Biomass-derived carbon dots (CDs) have attracted increasing attention in agriculture due to their simple synthesis and low environmental impact. In this study, CDs were synthesized from guava (Psidium guajava) leaves using a hydrothermal method (200 °C, 15 h). The particles had an average size of 6.17 nm and a quantum yield of 2.46%, confirming the successful synthesis of fluorescent carbon nanomaterials from the natural precursor. The effects of CDs on rice (Oryza sativa L., variety HT1) were evaluated through both seed treatment and field application. Soaking seeds in a 200 ppm CD solution for 24 h significantly enhanced shoot and root lengths (28.87 mm and 34.00 mm, respectively) among the tested treatments.
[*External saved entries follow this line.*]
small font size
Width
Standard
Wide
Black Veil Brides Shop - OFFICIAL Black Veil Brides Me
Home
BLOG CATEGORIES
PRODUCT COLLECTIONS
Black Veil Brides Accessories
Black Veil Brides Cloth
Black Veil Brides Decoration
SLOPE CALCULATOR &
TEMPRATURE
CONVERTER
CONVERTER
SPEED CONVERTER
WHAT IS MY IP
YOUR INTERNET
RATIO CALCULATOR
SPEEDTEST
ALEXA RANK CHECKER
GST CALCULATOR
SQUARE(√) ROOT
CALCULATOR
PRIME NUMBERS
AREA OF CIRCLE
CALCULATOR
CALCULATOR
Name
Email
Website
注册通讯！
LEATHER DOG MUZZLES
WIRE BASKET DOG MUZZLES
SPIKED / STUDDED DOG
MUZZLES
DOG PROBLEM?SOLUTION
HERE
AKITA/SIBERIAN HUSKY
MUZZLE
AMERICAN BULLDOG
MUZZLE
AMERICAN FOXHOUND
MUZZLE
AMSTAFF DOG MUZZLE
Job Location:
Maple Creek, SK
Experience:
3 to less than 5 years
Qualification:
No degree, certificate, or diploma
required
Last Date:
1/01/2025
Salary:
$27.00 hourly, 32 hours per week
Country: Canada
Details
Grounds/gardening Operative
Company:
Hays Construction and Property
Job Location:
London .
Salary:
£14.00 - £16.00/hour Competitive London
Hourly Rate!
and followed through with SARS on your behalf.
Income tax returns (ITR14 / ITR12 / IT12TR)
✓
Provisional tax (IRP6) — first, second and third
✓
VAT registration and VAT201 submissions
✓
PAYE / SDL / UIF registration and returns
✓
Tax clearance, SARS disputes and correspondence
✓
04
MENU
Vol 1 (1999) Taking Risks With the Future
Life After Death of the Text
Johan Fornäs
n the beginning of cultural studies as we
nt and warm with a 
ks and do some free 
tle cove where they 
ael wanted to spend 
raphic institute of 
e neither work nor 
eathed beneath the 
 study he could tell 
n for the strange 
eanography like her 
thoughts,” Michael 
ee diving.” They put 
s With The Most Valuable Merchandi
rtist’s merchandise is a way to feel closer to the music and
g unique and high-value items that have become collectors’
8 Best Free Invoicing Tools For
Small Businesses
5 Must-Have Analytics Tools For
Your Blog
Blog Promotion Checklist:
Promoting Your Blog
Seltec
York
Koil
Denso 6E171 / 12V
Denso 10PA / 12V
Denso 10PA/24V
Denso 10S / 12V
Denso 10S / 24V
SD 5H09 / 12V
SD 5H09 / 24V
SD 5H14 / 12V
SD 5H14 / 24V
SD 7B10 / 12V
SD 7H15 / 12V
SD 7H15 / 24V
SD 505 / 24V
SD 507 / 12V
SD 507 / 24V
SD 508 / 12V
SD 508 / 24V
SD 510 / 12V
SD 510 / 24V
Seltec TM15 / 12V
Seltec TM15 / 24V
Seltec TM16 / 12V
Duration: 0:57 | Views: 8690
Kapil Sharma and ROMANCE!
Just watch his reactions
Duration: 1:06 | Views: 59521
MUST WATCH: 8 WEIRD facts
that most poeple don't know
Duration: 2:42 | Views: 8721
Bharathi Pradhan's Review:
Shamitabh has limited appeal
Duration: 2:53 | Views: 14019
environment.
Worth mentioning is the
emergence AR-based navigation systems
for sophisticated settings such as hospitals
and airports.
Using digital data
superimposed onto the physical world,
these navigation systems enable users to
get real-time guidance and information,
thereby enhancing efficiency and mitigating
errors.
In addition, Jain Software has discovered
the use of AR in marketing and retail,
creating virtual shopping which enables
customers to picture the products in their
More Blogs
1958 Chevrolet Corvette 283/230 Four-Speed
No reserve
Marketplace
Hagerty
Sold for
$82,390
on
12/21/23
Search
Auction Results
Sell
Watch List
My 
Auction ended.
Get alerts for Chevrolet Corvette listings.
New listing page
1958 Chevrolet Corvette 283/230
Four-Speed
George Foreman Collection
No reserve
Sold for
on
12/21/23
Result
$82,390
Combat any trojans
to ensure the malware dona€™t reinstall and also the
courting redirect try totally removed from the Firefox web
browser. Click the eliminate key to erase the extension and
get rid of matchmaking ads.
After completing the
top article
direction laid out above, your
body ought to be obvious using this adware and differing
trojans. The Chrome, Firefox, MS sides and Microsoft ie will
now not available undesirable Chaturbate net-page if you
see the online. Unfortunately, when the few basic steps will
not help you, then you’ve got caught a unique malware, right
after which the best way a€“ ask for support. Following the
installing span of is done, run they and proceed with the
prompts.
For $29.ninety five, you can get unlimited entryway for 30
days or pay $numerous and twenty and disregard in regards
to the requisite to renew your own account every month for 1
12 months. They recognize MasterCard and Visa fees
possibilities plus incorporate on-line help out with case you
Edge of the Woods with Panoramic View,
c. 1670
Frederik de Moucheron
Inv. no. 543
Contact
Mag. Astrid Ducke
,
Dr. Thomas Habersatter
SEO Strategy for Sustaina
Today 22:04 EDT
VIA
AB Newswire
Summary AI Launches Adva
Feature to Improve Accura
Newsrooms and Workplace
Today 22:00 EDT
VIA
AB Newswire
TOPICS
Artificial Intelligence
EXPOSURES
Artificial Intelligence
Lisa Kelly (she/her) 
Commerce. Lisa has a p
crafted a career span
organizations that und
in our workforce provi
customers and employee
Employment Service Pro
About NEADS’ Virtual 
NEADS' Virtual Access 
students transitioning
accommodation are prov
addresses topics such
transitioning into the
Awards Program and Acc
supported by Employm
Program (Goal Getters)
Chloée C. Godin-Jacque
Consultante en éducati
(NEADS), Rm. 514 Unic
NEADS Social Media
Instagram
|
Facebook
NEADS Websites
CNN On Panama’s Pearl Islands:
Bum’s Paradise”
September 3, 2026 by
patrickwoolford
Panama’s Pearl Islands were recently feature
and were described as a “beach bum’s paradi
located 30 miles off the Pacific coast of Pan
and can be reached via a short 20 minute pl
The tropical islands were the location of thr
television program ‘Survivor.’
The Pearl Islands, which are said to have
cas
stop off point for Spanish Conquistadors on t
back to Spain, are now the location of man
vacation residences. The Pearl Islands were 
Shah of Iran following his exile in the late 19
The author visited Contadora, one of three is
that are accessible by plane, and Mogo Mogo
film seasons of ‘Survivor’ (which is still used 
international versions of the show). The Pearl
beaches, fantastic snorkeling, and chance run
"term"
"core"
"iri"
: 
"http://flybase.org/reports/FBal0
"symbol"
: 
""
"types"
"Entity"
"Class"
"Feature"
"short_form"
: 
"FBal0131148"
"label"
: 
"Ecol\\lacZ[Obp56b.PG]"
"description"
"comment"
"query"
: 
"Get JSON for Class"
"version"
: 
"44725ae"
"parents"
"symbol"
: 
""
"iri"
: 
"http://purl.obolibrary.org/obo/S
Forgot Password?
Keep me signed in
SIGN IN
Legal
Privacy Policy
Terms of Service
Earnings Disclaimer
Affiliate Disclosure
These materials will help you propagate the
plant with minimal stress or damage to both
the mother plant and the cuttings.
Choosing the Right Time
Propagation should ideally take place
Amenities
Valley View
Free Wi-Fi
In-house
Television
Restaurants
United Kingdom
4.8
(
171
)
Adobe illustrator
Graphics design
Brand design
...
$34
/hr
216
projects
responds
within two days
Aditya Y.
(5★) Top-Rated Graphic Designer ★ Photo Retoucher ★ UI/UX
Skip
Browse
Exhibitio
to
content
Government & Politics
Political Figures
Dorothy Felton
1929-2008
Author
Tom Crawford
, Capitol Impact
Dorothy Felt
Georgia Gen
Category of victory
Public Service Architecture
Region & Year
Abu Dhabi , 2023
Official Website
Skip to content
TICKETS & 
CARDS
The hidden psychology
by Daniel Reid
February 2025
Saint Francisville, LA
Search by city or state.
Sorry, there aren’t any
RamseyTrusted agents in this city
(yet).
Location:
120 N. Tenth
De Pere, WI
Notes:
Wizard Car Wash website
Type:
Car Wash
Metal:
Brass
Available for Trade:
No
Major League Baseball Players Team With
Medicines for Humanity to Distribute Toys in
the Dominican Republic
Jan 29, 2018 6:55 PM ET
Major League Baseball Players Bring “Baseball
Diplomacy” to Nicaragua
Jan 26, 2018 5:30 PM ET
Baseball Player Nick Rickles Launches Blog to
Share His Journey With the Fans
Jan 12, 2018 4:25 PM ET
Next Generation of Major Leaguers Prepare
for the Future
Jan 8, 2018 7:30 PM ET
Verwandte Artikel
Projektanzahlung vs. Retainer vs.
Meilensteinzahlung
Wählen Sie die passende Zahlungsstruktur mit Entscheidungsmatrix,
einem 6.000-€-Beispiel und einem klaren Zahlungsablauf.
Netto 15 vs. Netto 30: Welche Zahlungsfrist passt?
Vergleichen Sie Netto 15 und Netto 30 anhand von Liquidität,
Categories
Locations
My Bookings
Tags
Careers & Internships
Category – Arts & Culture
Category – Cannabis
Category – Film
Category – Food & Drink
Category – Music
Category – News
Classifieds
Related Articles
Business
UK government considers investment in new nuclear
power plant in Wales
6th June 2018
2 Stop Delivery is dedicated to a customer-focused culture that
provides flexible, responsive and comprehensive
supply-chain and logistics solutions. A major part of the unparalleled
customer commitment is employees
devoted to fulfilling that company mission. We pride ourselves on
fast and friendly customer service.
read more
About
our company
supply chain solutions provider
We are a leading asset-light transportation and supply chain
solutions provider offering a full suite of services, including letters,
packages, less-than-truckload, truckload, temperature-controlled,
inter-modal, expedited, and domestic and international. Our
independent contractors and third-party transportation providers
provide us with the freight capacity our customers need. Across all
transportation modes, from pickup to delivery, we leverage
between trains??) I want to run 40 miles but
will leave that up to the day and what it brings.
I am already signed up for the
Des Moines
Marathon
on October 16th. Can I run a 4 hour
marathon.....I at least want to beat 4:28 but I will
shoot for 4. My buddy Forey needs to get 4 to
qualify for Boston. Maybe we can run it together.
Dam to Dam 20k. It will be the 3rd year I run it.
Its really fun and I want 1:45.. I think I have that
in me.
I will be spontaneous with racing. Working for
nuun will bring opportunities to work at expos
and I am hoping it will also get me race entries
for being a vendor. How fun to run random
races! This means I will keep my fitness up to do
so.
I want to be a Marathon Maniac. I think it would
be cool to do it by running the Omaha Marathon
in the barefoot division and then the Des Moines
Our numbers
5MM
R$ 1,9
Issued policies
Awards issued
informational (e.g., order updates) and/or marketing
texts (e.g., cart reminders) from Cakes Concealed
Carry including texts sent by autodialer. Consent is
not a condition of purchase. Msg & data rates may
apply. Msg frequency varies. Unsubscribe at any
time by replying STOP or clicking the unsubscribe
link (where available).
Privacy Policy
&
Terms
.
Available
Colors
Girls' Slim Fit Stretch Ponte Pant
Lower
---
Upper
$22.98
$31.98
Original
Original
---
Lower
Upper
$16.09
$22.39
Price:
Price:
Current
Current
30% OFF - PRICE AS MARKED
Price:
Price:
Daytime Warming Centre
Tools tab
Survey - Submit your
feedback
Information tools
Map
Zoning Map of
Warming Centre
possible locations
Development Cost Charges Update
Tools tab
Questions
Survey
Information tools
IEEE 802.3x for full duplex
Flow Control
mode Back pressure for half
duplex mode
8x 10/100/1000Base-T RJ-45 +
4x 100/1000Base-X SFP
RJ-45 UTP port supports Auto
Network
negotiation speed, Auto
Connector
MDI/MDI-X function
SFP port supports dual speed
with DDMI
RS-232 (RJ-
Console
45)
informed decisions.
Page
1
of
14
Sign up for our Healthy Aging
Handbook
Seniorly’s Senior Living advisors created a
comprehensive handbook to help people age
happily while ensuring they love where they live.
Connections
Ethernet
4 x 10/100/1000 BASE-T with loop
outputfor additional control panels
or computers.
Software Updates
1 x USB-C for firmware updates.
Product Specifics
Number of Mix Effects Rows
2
In field trials, applying CDs at the same concentration also promoted plant growth, as evidenced by improvements in plant height, leaf development, tillering, and flag leaf characteristics. These changes were reflected in yield, with the highest grain yield of 6.13 t ha-1 at 200 ppm, exceeding that of the control treatment. The observed positive effects may be due to enhanced photosynthetic activity and better control of oxidative processes in plants. Nevertheless, the effect was less pronounced at higher concentrations. This trend suggests a dose-dependent response.